■ **Stored dataset items**
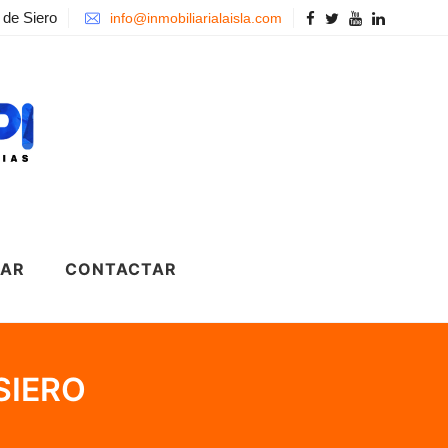
 de Siero
info@inmobiliarialaisla.com
LAR
CONTACTAR
SIERO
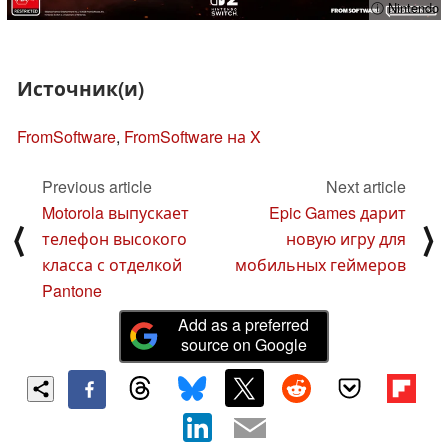
ⓘ Nintendo
Источник(и)
FromSoftware
,
FromSoftware на X
Previous article
Next article
Motorola выпускает
Epic Games дарит
⟨
⟩
телефон высокого
новую игру для
класса с отделкой
мобильных геймеров
Pantone
Add as a preferred
source on Google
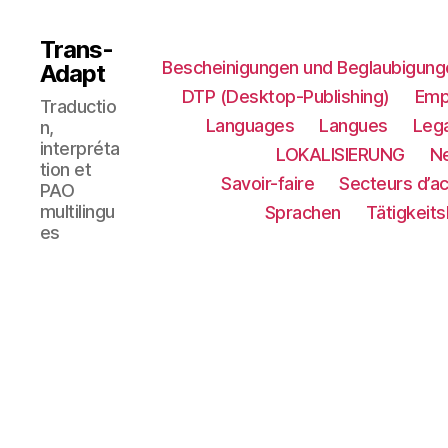
Trans-
Bescheinigungen und Beglaubigung
Adapt
DTP (Desktop-Publishing)
Emp
Traductio
Languages
Langues
Lega
n,
interpréta
LOKALISIERUNG​
N
tion et
Savoir-faire
Secteurs d’ac
PAO
multilingu
Sprachen
Tätigkeit
es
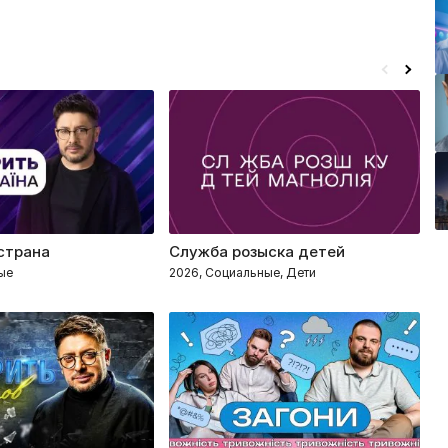
 страна
Служба розыска детей
З
ые
2026, Социальные, Дети
2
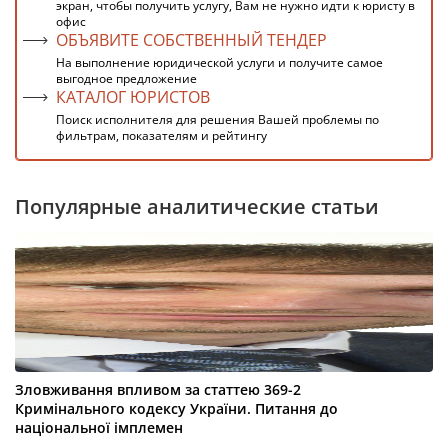
экран, чтобы получить услугу, Вам не нужно идти к юристу в
офис
ОБЪЯВИТЕ СОБСТВЕННЫЙ ТЕНДЕР
На выполнение юридической услуги и получите самое
выгодное предложение
КАТАЛОГ ЮРИСТОВ
Поиск исполнителя для решения Вашей проблемы по
фильтрам, показателям и рейтингу
Популярные аналитические статьи
Зловживання впливом за статтею 369-2
Кримінального кодексу України. Питання до
національної імплемен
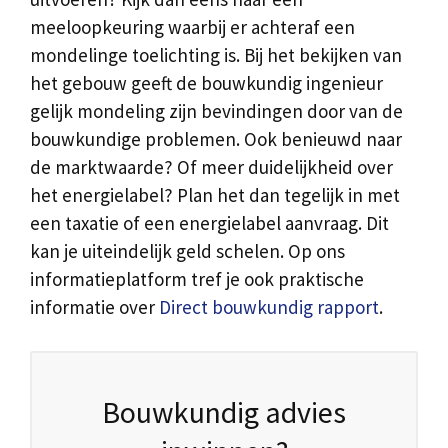
meeloopkeuring waarbij er achteraf een
mondelinge toelichting is. Bij het bekijken van
het gebouw geeft de bouwkundig ingenieur
gelijk mondeling zijn bevindingen door van de
bouwkundige problemen. Ook benieuwd naar
de marktwaarde? Of meer duidelijkheid over
het energielabel? Plan het dan tegelijk in met
een taxatie of een energielabel aanvraag. Dit
kan je uiteindelijk geld schelen. Op ons
informatieplatform tref je ook praktische
informatie over
Direct bouwkundig rapport
.
Bouwkundig advies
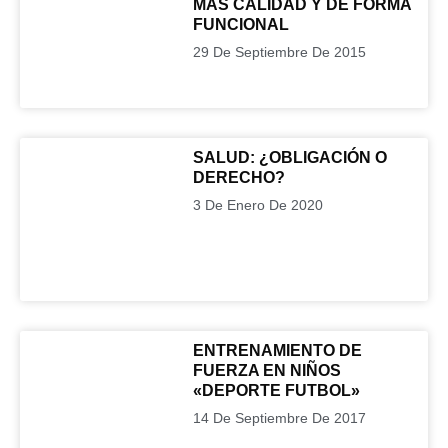
MAS CALIDAD Y DE FORMA
FUNCIONAL
29 De Septiembre De 2015
SALUD: ¿OBLIGACIÓN O
DERECHO?
3 De Enero De 2020
ENTRENAMIENTO DE
FUERZA EN NIÑOS
«DEPORTE FUTBOL»
14 De Septiembre De 2017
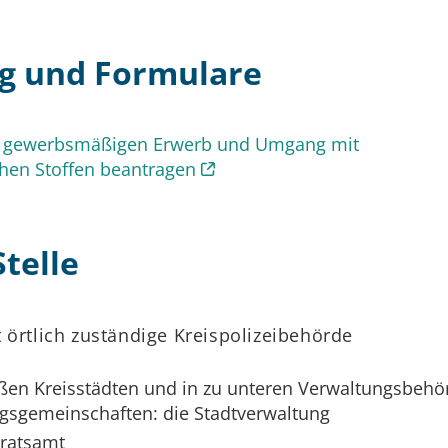
g und Formulare
ht gewerbsmäßigen Erwerb und Umgang mit
chen Stoffen beantragen
telle
 örtlich zuständige Kreispolizeibehörde
oßen Kreisstädten und in zu unteren Verwaltungsbeh
ngsgemeinschaften: die Stadtverwaltung
ratsamt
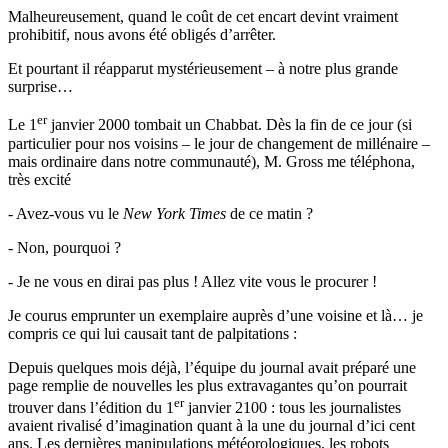
Malheureusement, quand le coût de cet encart devint vraiment
prohibitif, nous avons été obligés d’arrêter.
Et pourtant il réapparut mystérieusement – à notre plus grande
surprise…
er
Le 1
janvier 2000 tombait un Chabbat. Dès la fin de ce jour (si
particulier pour nos voisins – le jour de changement de millénaire –
mais ordinaire dans notre communauté), M. Gross me téléphona,
très excité
- Avez-vous vu le
New York Times
de ce matin ?
- Non, pourquoi ?
- Je ne vous en dirai pas plus ! Allez vite vous le procurer !
Je courus emprunter un exemplaire auprès d’une voisine et là… je
compris ce qui lui causait tant de palpitations :
Depuis quelques mois déjà, l’équipe du journal avait préparé une
page remplie de nouvelles les plus extravagantes qu’on pourrait
er
trouver dans l’édition du 1
janvier 2100 : tous les journalistes
avaient rivalisé d’imagination quant à la une du journal d’ici cent
ans. Les dernières manipulations météorologiques, les robots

■ **What is expected**
Every line of the data should be copied as it stands, without the images.

■ **Reply to the task**
 de Siero
info@inmobiliarialaisla.com
LAR
CONTACTAR
SIERO
ⓘ Nintendo
Источник(и)
FromSoftware
,
FromSoftware на X
Previous article
Next article
Motorola выпускает
Epic Games дарит
⟨
⟩
телефон высокого
новую игру для
класса с отделкой
мобильных геймеров
Pantone
Add as a preferred
source on Google
Trans-
Bescheinigungen und Beglaubigung
Adapt
DTP (Desktop-Publishing)
Emp
Traductio
Languages
Langues
Lega
n,
interpréta
LOKALISIERUNG​
N
tion et
Savoir-faire
Secteurs d’ac
PAO
multilingu
Sprachen
Tätigkeit
es
 страна
Служба розыска детей
З
ые
2026, Социальные, Дети
2
экран, чтобы получить услугу, Вам не нужно идти к юристу в
офис
ОБЪЯВИТЕ СОБСТВЕННЫЙ ТЕНДЕР
На выполнение юридической услуги и получите самое
выгодное предложение
КАТАЛОГ ЮРИСТОВ
Поиск исполнителя для решения Вашей проблемы по
фильтрам, показателям и рейтингу
Популярные аналитические статьи
Зловживання впливом за статтею 369-2
Кримінального кодексу України. Питання до
національної імплемен
meeloopkeuring waarbij er achteraf een
mondelinge toelichting is. Bij het bekijken van
het gebouw geeft de bouwkundig ingenieur
gelijk mondeling zijn bevindingen door van de
bouwkundige problemen. Ook benieuwd naar
de marktwaarde? Of meer duidelijkheid over
het energielabel? Plan het dan tegelijk in met
een taxatie of een energielabel aanvraag. Dit
kan je uiteindelijk geld schelen. Op ons
informatieplatform tref je ook praktische
informatie over
Direct bouwkundig rapport
.
Bouwkundig advies
MAS CALIDAD Y DE FORMA
FUNCIONAL
29 De Septiembre De 2015
SALUD: ¿OBLIGACIÓN O
DERECHO?
3 De Enero De 2020
ENTRENAMIENTO DE
FUERZA EN NIÑOS
«DEPORTE FUTBOL»
14 De Septiembre De 2017
g und Formulare
ht gewerbsmäßigen Erwerb und Umgang mit
chen Stoffen beantragen
telle
 örtlich zuständige Kreispolizeibehörde
oßen Kreisstädten und in zu unteren Verwaltungsbeh
ngsgemeinschaften: die Stadtverwaltung
ratsamt
Malheureusement, quand le coût de cet encart devint vraiment
prohibitif, nous avons été obligés d’arrêter.
Et pourtant il réapparut mystérieusement – à notre plus grande
surprise…
er
Le 1
janvier 2000 tombait un Chabbat. Dès la fin de ce jour (si
particulier pour nos voisins – le jour de changement de millénaire –
mais ordinaire dans notre communauté), M. Gross me téléphona,
très excité
- Avez-vous vu le
New York Times
de ce matin ?
- Non, pourquoi ?
- Je ne vous en dirai pas plus ! Allez vite vous le procurer !
Je courus emprunter un exemplaire auprès d’une voisine et là… je
compris ce qui lui causait tant de palpitations :
Depuis quelques mois déjà, l’équipe du journal avait préparé une
page remplie de nouvelles les plus extravagantes qu’on pourrait
er
trouver dans l’édition du 1
janvier 2100 : tous les journalistes
avaient rivalisé d’imagination quant à la une du journal d’ici cent
ans. Les dernières manipulations météorologiques, les robots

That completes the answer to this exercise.